When the doctor advises the Whipples to put Him in an institution, Mrs. Whipple promptly refuses. Her reasons, however, are far from loving ones: she does not want the neighbors saying she sent her sick child off among strangers, and she refuses to depend on charity. But Mr. Whipple maintains that He will be better cared for at the county home and assures his wife that they are not accepting charity when their taxes support the place. Once Mrs. Whipple finds excuses with which to fend off neighbor’s gossip. His fate is settled. Almost cheerfully, she states that they’ll bring Him home when He’s better, although, as Mr. Whipple reminds her, the doctor has diagnosed his condition as untreatable. “Doctors don’t know everything.” Mrs. Whipple retorts, but immediately we see that Mrs. Whipple’s optimism is intended to delude herself and others as to her true motives.

Clearly, she does not desire his return. When she begins to make plans for their family, she remarks, “... we’ll all work together and get on our feet again, and the children will feel they’ve got a place to come to.” In other words, without Him, family life will be normal, and the farm will become profitable. In her exultation she envisions summertime, “with the garden going fine, and new white roller shades up all over the house, and Adna and Emily home, so full of life, all of them happy together. Oh, it could happen, things would ease up on them.” Although He has been a real help around the farm, even doing Adna’s chores when he left to take a job, Mrs. Whipple associates Him with their hardship. The stigma of having a retarded child is more that the vain Mrs. Whipple can bear. Having at last found a way to get rid of Him, other than by His “accidental” death, she plans to do so.

The final scene of mother and child in the neighbor’s wagon is the most difficult to assess because Mrs. Whipple finally seems to feel some compunction over her previous cruel treatment of Him. If we can determine that that guilt is a small sign of love or the indication of a change of heart, Mrs. Whipple would gain in complexity and become the tragic figure that Mooney claims she is. We note first that Mrs. Whipple is accompanying Him to the county home because of her concern not for Him but about the neighbors: “The hospital would have sent an ambulance, but Mrs. Whipple couldn’t stand to see Him going away looking so sick as all that.” Second, she continues her story about her plans for Him when, to the neighbor driving the carryall, she asserts: “Besides, it aint’s as if He was going to stay forever.... This is only for a little while.”

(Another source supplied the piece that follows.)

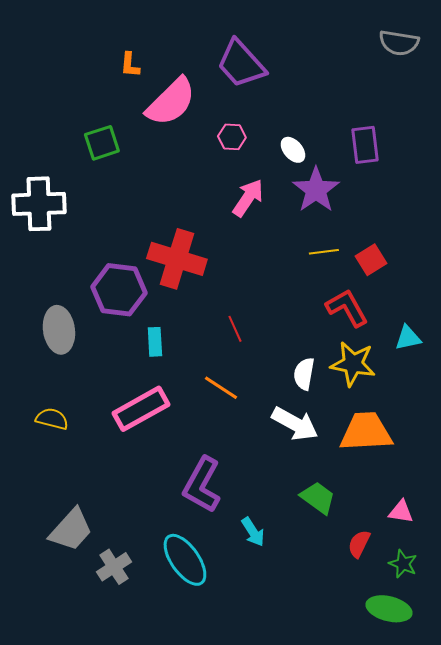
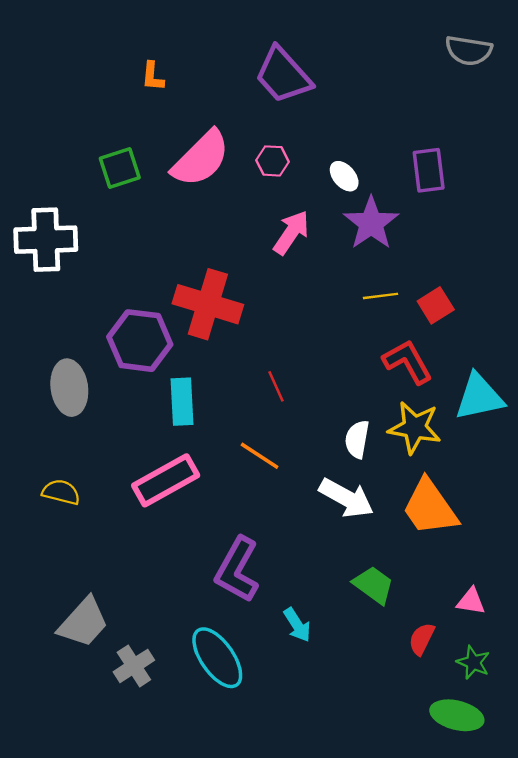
pink semicircle: (171, 102) -> (201, 159), moved
cyan triangle: (408, 338) -> (479, 397), size x1.6
cyan rectangle: (155, 342) -> (182, 402), size x1.4
orange trapezoid: (366, 432) -> (430, 507), turned -122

Mrs. Whipple apparently expects an uneventful ride, a quick trip to the county home. But as she sits holding her son in her arms, she is amazed to see big tears rolling out of the corners of His eyes. She instantly believes He is accusing her of something: “Maybe He remembered that time she boxed His ears, maybe He had been scared that day with the bull, maybe He had slept cold and couldn’t tell her about it; maybe He knew they were sending Him away for good and all because they were too poor to keep Him. Whatever it was, Mrs. Whipple couldn’t bear to think of it... there was nothing she could do to make up to Him for His life.” Mrs. Whipple has not admitted her death wishes, but she has a complete inventory of them running through her mind. And she has given herself away, contradicting in this more lucid, private moment her previous claim that his institutionalization is only temporary (although even privately she rationalizes that decision with the economic excuse). But, primarily, she refuses to think about Him or to try to understand his feelings. As a Hardy notes: “She is herself so incapable of genuine charity, of love, that she cannot recognize even the possibility that His weeping is an expression of love for her—an appeal, simply, that He not be turned out of the family, rather than a reproach for what He has suffered there.”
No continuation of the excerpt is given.